My daughter Amber looks a lot like me. I mean a lot. But no worries if you’re feeling sorry for the girl, because it turns out that the female version of my DNA, combined with that of my wife, is quite beautiful. Once when Amber was traveling with me internationally, a customs agent asked her with a tone of suspicion, “What is your relationship to this man?” Amber got all nervous and said, “Aaaah, he’s my dad.” The agent said something about me looking too young to be her father, for which I thanked her, of course. But she wasn’t buying our story. So without speaking a word to one another, Amber and I posed a twin-profile for the officer and told her to take a good look at our faces, especially our identical noses. The agent said, “Yep, you’re definitely related,” and she waved us on our way.
I’ve apologized to Amber over the years about her distinct likeness to me, but she doesn’t seem to mind a bit. One time I noticed in her bedroom a photo of me when I was about 12. The resemblance was striking. So I asked, “Hey, Amber, does it bother you that you look so much like your dad?”
I’ll never forget her girlish giggle and the answer she gave me: “No, Daddy. I like looking like you.” Wow! If you’re a father or mother, you must know how sweet it was to hear those simple words!
But I wonder how many people feel that way about God?
I mean, think about it: the Bible repeatedly tells us that God is our Father—our Papa, our Daddy. Even Jesus taught us to pray, “Our Father which art in heaven . . .” (Matthew 6:9, KJV). That’s all fine and good, but it raises a serious question, doesn’t it? Is the God I believe in the kind of father I would want to be like? Think about it. Is the picture of God you hold in your heart one that attracts you or repels you? In your mind’s eye, in your belief system, is God beautiful? I’m not talking about His physical appearance. I’m talking about His character—the way He thinks and feels and behaves. Do you want to be like Him? Or does the idea of God shut you down emotionally?
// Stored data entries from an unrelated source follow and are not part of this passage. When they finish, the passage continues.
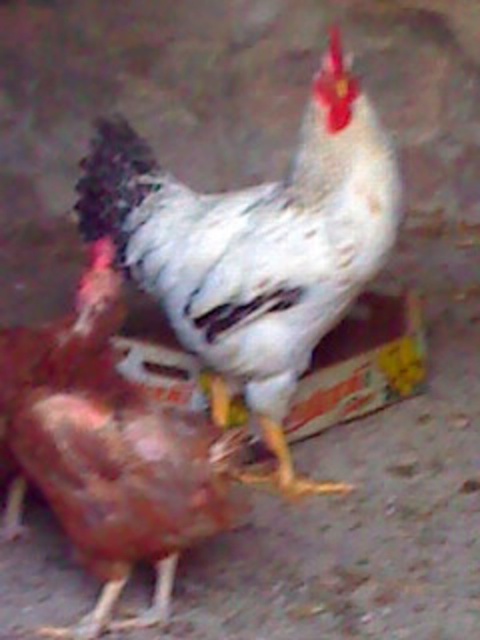 You are standing at the origin point of the coordinate system in the image. You want to move towards the point at coordinates point (254,248). Which chicken will you encounter first?

The point (254,248) is on white matte chicken at center, so you will encounter the white matte chicken at center first.

You are a farmer checking the health of your chickens. You notice that the white matte chicken at center and the shiny brown chicken at center are both standing on the same concrete surface. Which chicken has a taller height?

The white matte chicken at center has a greater height compared to the shiny brown chicken at center, so the white matte chicken at center is taller.

You are standing at the origin point in the image. The white matte chicken at center is at coordinates 0.388, 0.531. If you want to walk directly towards it, in which direction should you move?

To walk directly towards the white matte chicken at center located at coordinates (254, 248) from the origin, you should move northeast since the x and y coordinates are both positive. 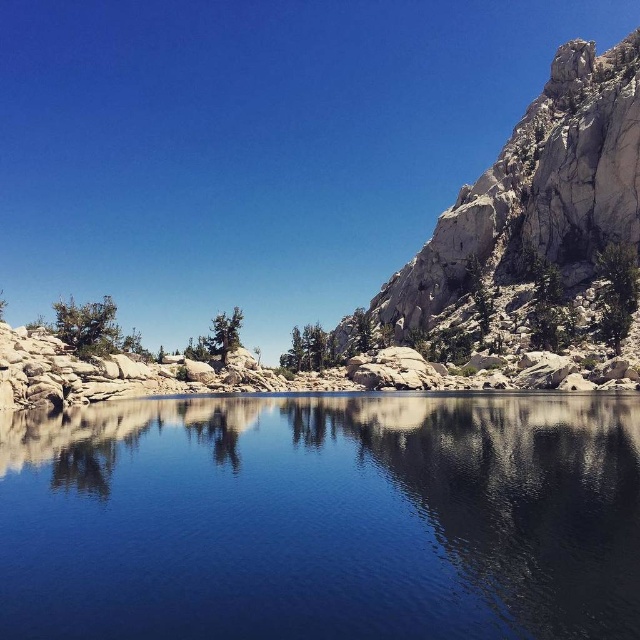 You are standing at the edge of the water in the serene landscape. You see two points marked in the image. Which point is closer to you, point (323,602) or point (444,259)?

Point (323,602) is in front of point (444,259), so it is closer to you.

You are standing on the rocky shoreline and want to take a photo of the rugged stone mountain at right. However, you notice that the transparent glass water at center is blocking your view. To get a clear shot, should you move to your left or right?

You should move to your right. The transparent glass water at center is blocking the view of the rugged stone mountain at right, which is located to the right of the water. Moving to your right would allow you to position yourself beyond the water obstruction.

You are a hiker who wants to take a photo of the rugged stone mountain at right. However, you notice the transparent glass water at center is in the way. Can you see the mountain through the water?

The transparent glass water at center is positioned under rugged stone mountain at right, so yes, you can see the mountain through the transparent glass water at center because it is transparent and located beneath the mountain. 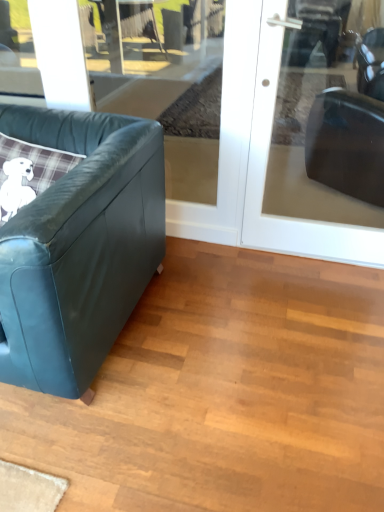 Question: Is leather couch at left at the right side of transparent glass door at upper left?

Choices:
 (A) yes
 (B) no

Answer: (B)

Question: Is leather couch at left not close to transparent glass door at upper left?

Choices:
 (A) yes
 (B) no

Answer: (A)

Question: Is leather couch at left smaller than transparent glass door at upper left?

Choices:
 (A) no
 (B) yes

Answer: (A)

Question: Is transparent glass door at upper left completely or partially inside leather couch at left?

Choices:
 (A) no
 (B) yes

Answer: (A)

Question: Is leather couch at left positioned with its back to transparent glass door at upper left?

Choices:
 (A) yes
 (B) no

Answer: (A)

Question: From a real-world perspective, relative to leather couch at left, is transparent glass door at upper right vertically above or below?

Choices:
 (A) below
 (B) above

Answer: (B)

Question: In terms of height, does transparent glass door at upper right look taller or shorter compared to leather couch at left?

Choices:
 (A) short
 (B) tall

Answer: (B)

Question: Considering their positions, is transparent glass door at upper right located in front of or behind leather couch at left?

Choices:
 (A) behind
 (B) front

Answer: (A)

Question: Is point (269, 9) closer or farther from the camera than point (79, 310)?

Choices:
 (A) farther
 (B) closer

Answer: (A)

Question: From the image's perspective, is leather couch at left located above or below transparent glass door at upper right?

Choices:
 (A) below
 (B) above

Answer: (A)

Question: Is leather couch at left taller or shorter than transparent glass door at upper right?

Choices:
 (A) tall
 (B) short

Answer: (B)

Question: Relative to transparent glass door at upper right, is leather couch at left in front or behind?

Choices:
 (A) behind
 (B) front

Answer: (B)

Question: Is leather couch at left wider or thinner than transparent glass door at upper right?

Choices:
 (A) wide
 (B) thin

Answer: (A)

Question: Is transparent glass door at upper left wider or thinner than leather couch at left?

Choices:
 (A) thin
 (B) wide

Answer: (A)

Question: Based on their sizes in the image, would you say transparent glass door at upper left is bigger or smaller than leather couch at left?

Choices:
 (A) small
 (B) big

Answer: (A) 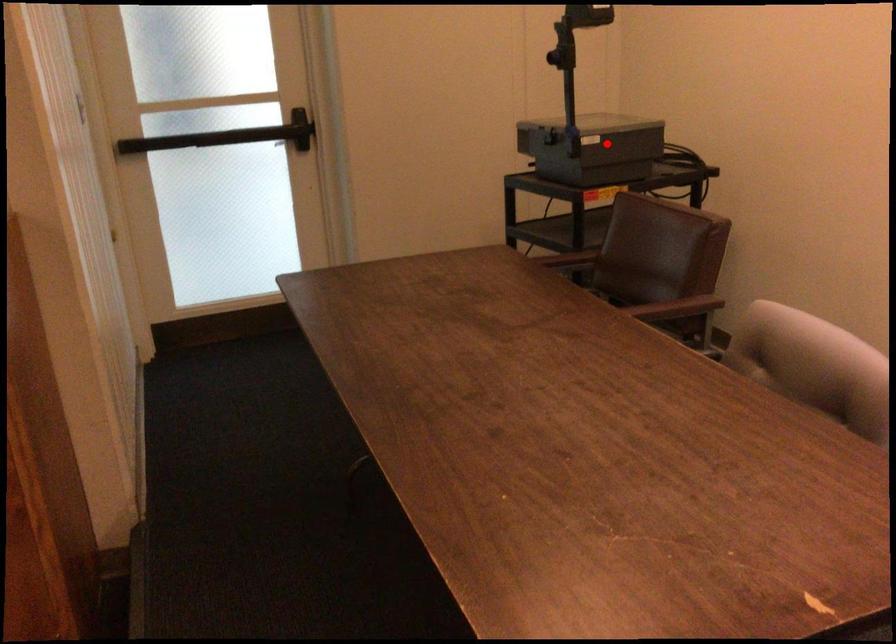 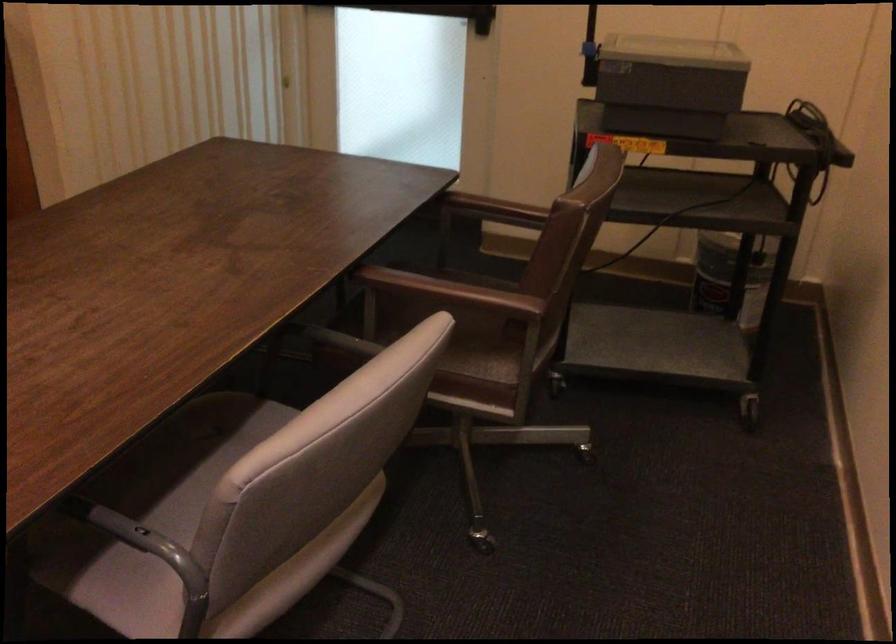 Where in the second image is the point corresponding to the highlighted location from the first image?

(668, 84) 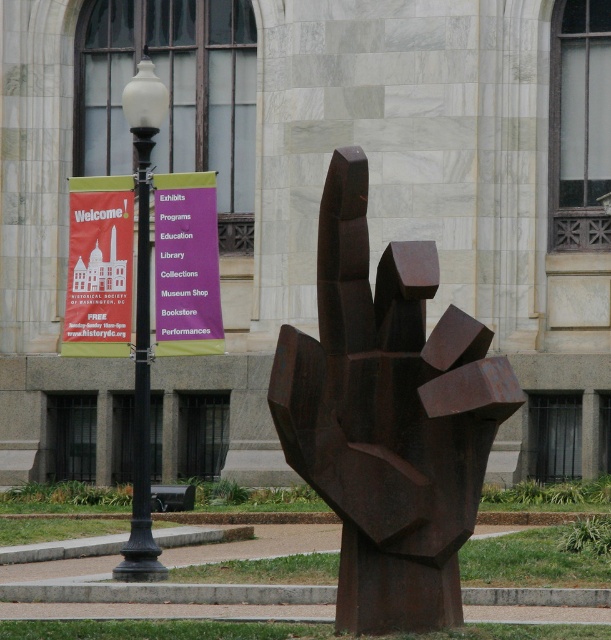 You are a tourist holding a camera and want to take a photo of the purple matte sign at upper center and the black polished lamp post at upper left. Which object will appear wider in the photo?

The black polished lamp post at upper left will appear wider in the photo because its width is greater than the purple matte sign at upper center.

You are planning to take a photo of the rusty metal hand at center and the black polished lamp post at upper left. Which object should you focus on first if you want to capture both in a single frame without moving the camera?

You should focus on the rusty metal hand at center first because it occupies less space than the black polished lamp post at upper left, allowing you to frame both objects effectively without needing to adjust the camera position.

You are standing in the public space and want to find the Historical Society of Washington, D.C. The sculpture of a hand is in front of you, and there is a lamppost with banners nearby. Where is the purple matte sign at upper center located relative to the sculpture and the lamppost?

The purple matte sign at upper center is located at coordinates point (186,264). Since the sculpture is in the foreground and the lamppost is in the midground, the sign is positioned above and to the left of both the sculpture and the lamppost. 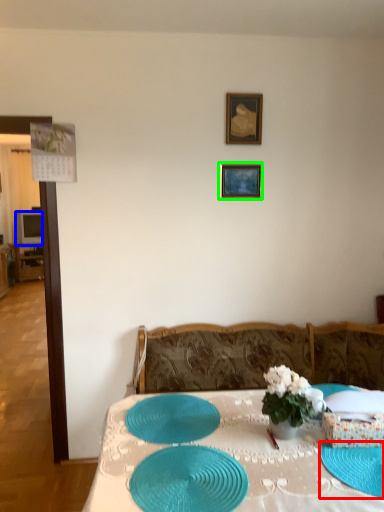 Question: Which is farther away from glass plate (highlighted by a red box)? television (highlighted by a blue box) or picture frame (highlighted by a green box)?

Choices:
 (A) television
 (B) picture frame

Answer: (A) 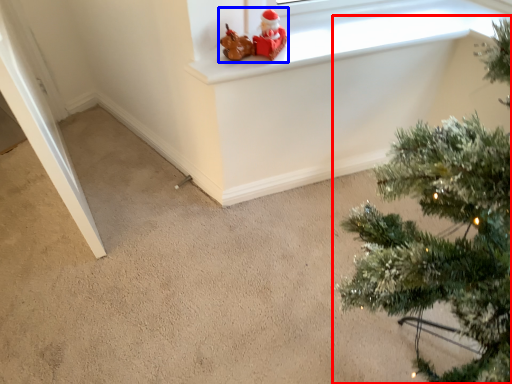 Question: Which object is further to the camera taking this photo, christmas tree (highlighted by a red box) or toy (highlighted by a blue box)?

Choices:
 (A) christmas tree
 (B) toy

Answer: (B) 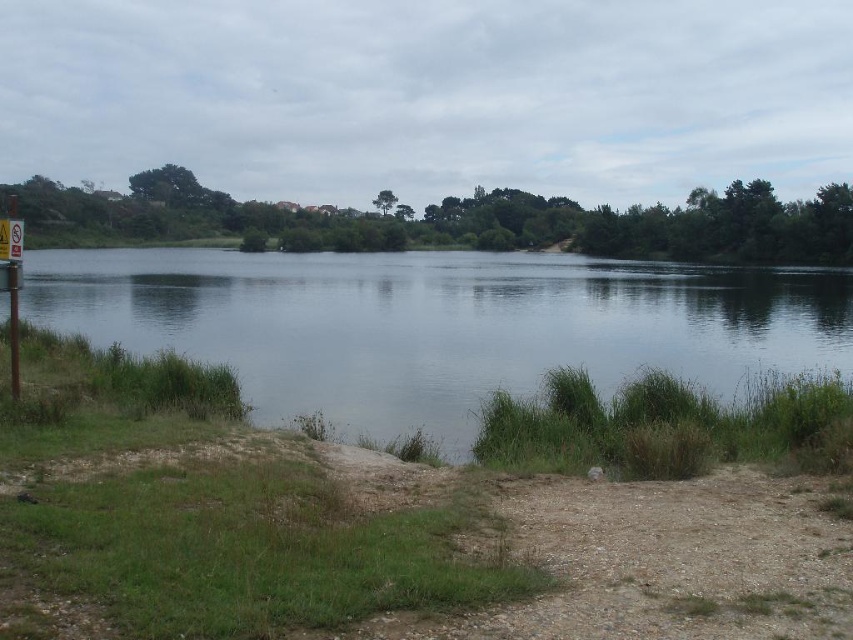 Question: Which point is farther to the camera?

Choices:
 (A) (15, 241)
 (B) (207, 275)

Answer: (B)

Question: Is clear water at center positioned at the back of metal sign at left?

Choices:
 (A) no
 (B) yes

Answer: (B)

Question: Which point appears closest to the camera in this image?

Choices:
 (A) (7, 236)
 (B) (479, 392)

Answer: (A)

Question: Does clear water at center have a greater width compared to metal sign at left?

Choices:
 (A) yes
 (B) no

Answer: (A)

Question: Which point is farther to the camera?

Choices:
 (A) (13, 253)
 (B) (805, 273)

Answer: (B)

Question: In this image, where is clear water at center located relative to metal sign at left?

Choices:
 (A) below
 (B) above

Answer: (B)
I believe this is the most important question we can ever ask about God, because the fact is, our world is filled with popular images of God that drive people either into religious slavery or into angry atheism—to serve God out of fear or to hate the very idea of God.
Contrary to what many religious people may think, atheism isn’t the worst thing in the world. Bad religion is. And bad Christianity tops the list. It’s so bad that the Bible calls it “Babylon the great, the mother of prostitutes” (Revelation 17:5). That’s strong language! The Bible then goes on to warn people about false religion and urge people to run from it. The reason is quite obvious. When those who claim to know God best convey diabolical things about Him, terrible distortions of God’s character are inevitable. This problem is so serious that historians have suggested that atheism is the bastard child of the church, born into our world as a violent intellectual and emotional reaction against the church’s ugly misrepresentations of God.
Let me suggest another possibility: maybe the one and only true God is so beautiful that I would find myself falling in love with Him if I knew Him as He really is! John the revelator tells us that Babylon is fallen, and he quotes an angel who says, “Come out of her, my people” (Revelation 18:2, 4). In other words, flee from every false picture of God into the arms of the one and only true God, who just happens to be beautiful in the extreme.
I’m so glad my daughter Amber doesn’t mind looking like me—after all, she has no choice in the matter! But with God, each of us does have a choice. So I’m really glad that He’s the kind of Father I want to be like.